Background:
Few studies have examined the association between intraoperative hypotension and postoperative nausea and vomiting (PONV), and no definitive conclusions have been established. This study investigated the association between intraoperative hypotension and PONV in patients undergoing laparoscopic gastrointestinal surgery.
Methods:
This secondary analysis of a randomized trial included adult patients at high risk for PONV undergoing laparoscopic gastrointestinal surgery.
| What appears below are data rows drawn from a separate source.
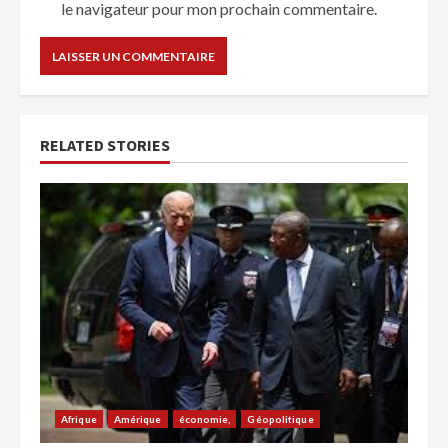
le navigateur pour mon prochain commentaire.
RELATED STORIES
Afrique
Amérique
économie,
Géopolitique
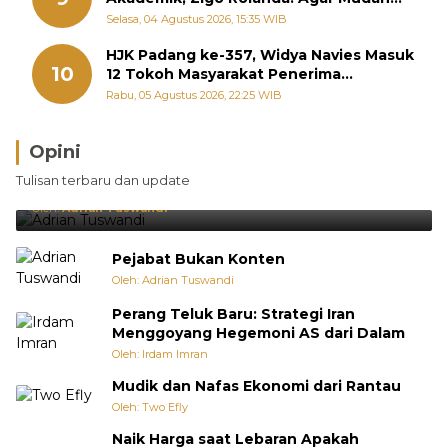
Diperjuangkan di Kementerian
Selasa, 04 Agustus 2026, 15:35 WIB
HJK Padang ke-357, Widya Navies Masuk
10
12 Tokoh Masyarakat Penerima
Penghargaan Pemko Padang
Rabu, 05 Agustus 2026, 22:25 WIB
Opini
Brasil Lebih Diunggulkan, tetapi Jepang Selalu
Tulisan terbaru dan update
Punya Cara Membuat Kejutan
Oleh:
Adrian Tuswandi
Pejabat Bukan Konten
Oleh: Adrian Tuswandi
Perang Teluk Baru: Strategi Iran
Menggoyang Hegemoni AS dari Dalam
Oleh: Irdam Imran
Mudik dan Nafas Ekonomi dari Rantau
Oleh: Two Efly
Naik Harga saat Lebaran Apakah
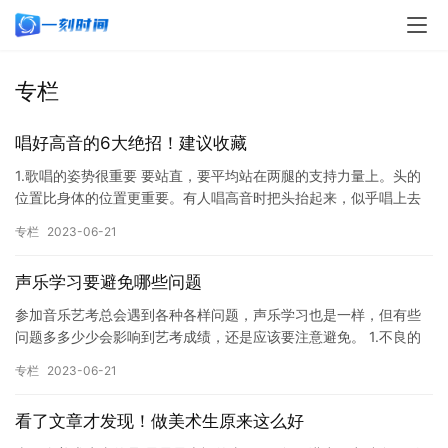
专栏
唱好高音的6大绝招！建议收藏
1.歌唱的姿势很重要 要站直，要平均站在两腿的支持力量上。头的
位置比身体的位置更重要。有人唱高音时把头抬起来，似乎唱上去
省些劲，事实并非如此。头抬起来高音紧了。喉咙也会发紧，不
专栏
2023-06-21
松。…
声乐学习要避免哪些问题
参加音乐艺考总会遇到各种各样问题，声乐学习也是一样，但有些
问题多多少少会影响到艺考成绩，还是应该要注意避免。 1.不良的
生活习惯 平时吃饭无辣不欢的学生，对嗓子造成巨大损害，吸烟
专栏
2023-06-21
喝…
看了文章才发现！做美术生原来这么好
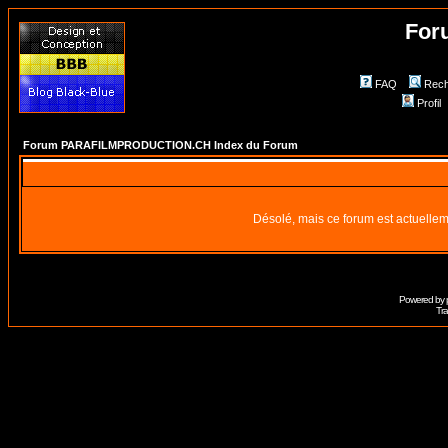
For
FAQ
Rech
Profil
Forum PARAFILMPRODUCTION.CH Index du Forum
Désolé, mais ce forum est actuellem
Powered by
Tra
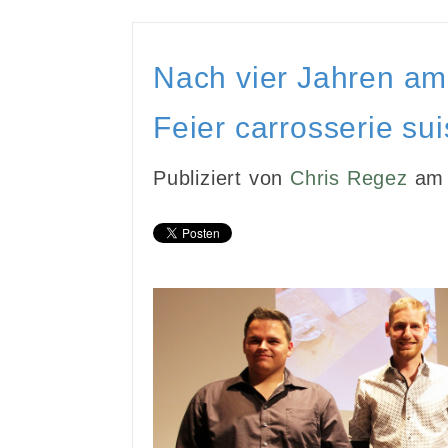
Nach vier Jahren a
Feier carrosserie su
Publiziert von
Chris Regez
am 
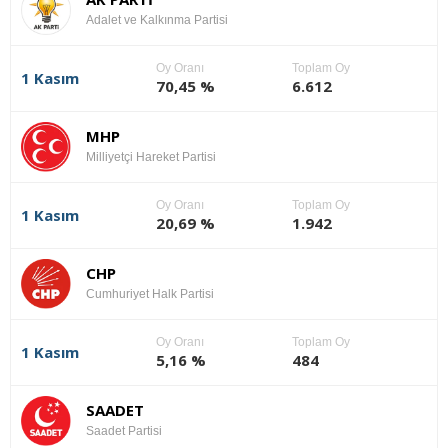
Adalet ve Kalkınma Partisi
Oy Oranı
Toplam Oy
1 Kasım
70,45 %
6.612
MHP
Milliyetçi Hareket Partisi
Oy Oranı
Toplam Oy
1 Kasım
20,69 %
1.942
CHP
Cumhuriyet Halk Partisi
Oy Oranı
Toplam Oy
1 Kasım
5,16 %
484
SAADET
Saadet Partisi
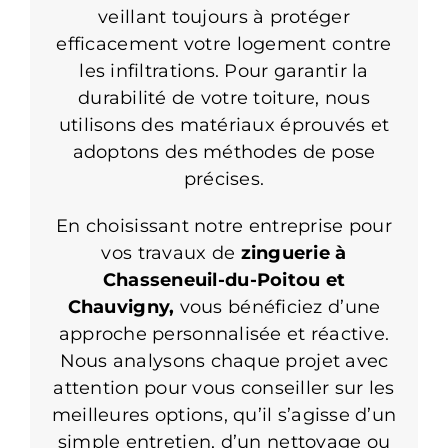
veillant toujours à protéger
efficacement votre logement contre
les infiltrations. Pour garantir la
durabilité de votre toiture, nous
utilisons des matériaux éprouvés et
adoptons des méthodes de pose
précises.
En choisissant notre entreprise pour
vos travaux de
zinguerie à
Chasseneuil-du-Poitou et
Chauvigny,
vous bénéficiez d’une
approche personnalisée et réactive.
Nous analysons chaque projet avec
attention pour vous conseiller sur les
meilleures options, qu’il s’agisse d’un
simple entretien, d’un nettoyage ou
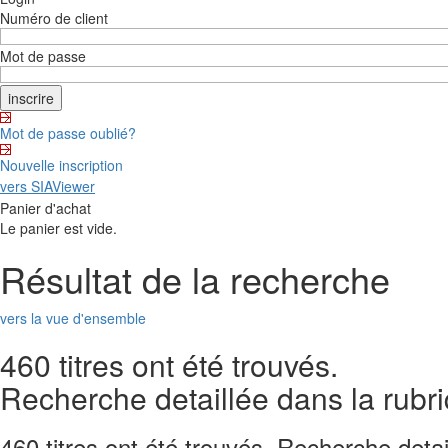
Numéro de client
Mot de passe
Mot de passe oublié?
Nouvelle inscription
vers SIAViewer
Panier d'achat
Le panier est vide.
Résultat de la recherche
vers la vue d'ensemble
460 titres ont été trouvés.
Recherche detaillée dans la rubri
460 titres ont été trouvés. Recherche detai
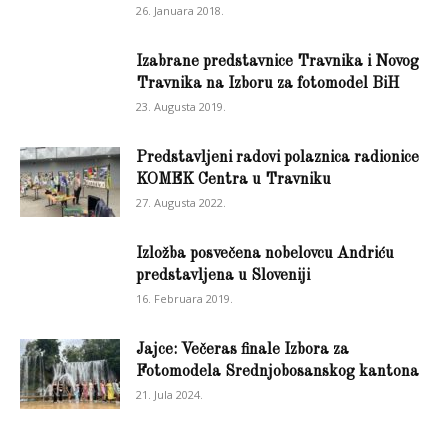
26. Januara 2018.
Izabrane predstavnice Travnika i Novog
Travnika na Izboru za fotomodel BiH
23. Augusta 2019.
Predstavljeni radovi polaznica radionice
KOMEK Centra u Travniku
27. Augusta 2022.
Izložba posvečena nobelovcu Andriću
predstavljena u Sloveniji
16. Februara 2019.
Jajce: Večeras finale Izbora za
Fotomodela Srednjobosanskog kantona
21. Jula 2024.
Intraoperative hypotension was quantified as a time-weighted average mean arterial pressure (TWA-MAP) <65 mmHg. Primary and secondary outcomes were PONV within 0–24 h and 25–120 h post-surgery, respectively. We assessed the association between intraoperative hypotension and outcomes using restricted cubic splines and multiple logistic regression models, adjusting for potential confounders. Sensitivity analyses were conducted using various MAP thresholds (70, 60, 55 mmHg) and metrics (area under the curve[AUC], duration) with similar models.
Results:
In total, 1,093 patients were included (median age 56 yr, 1,054(96.4%) female). The median[interquartile range] of TWA-MAP <65 mmHg, AUC, and duration of MAP <65 mmHg, were 0.03[0.00, 0.14] mmHg, 6.33[0.17, 30.17] mmHg·min, and 1.83[0.17, 7.00] min, respectively. The overall incidence of PONV within 0–24 h and 25–120 h post-surgery was 40.4% and 42.9% respectively. No exposure-response relationship was found between TWA-MAP <65 mmHg and either the primary or secondary outcome. Compared with the first tertile of TWA-MAP <65 mmHg, patients in the second and third tertiles did not have a higher risk of primary outcome (adjusted odds ratios [aOR] of 0.92 [95% CI, 0.67 to 1.24; P=0.569] and 0.95 [95% CI, 0.70 to 1.30; P=0.755], respectively) or secondary outcome (aOR of 1.05 [95% CI, 0.77 to 1.42; P=0.772] and 0.86 [95% CI, 0.63 to 1.18; P=0.360], respectively). Intraoperative hypotension was not associated with PONV in any sensitivity analyses.
Conclusion:
Intraoperative hypotension was not associated with PONV in patients at high risk of PONV who underwent laparoscopic gastrointestinal surgery.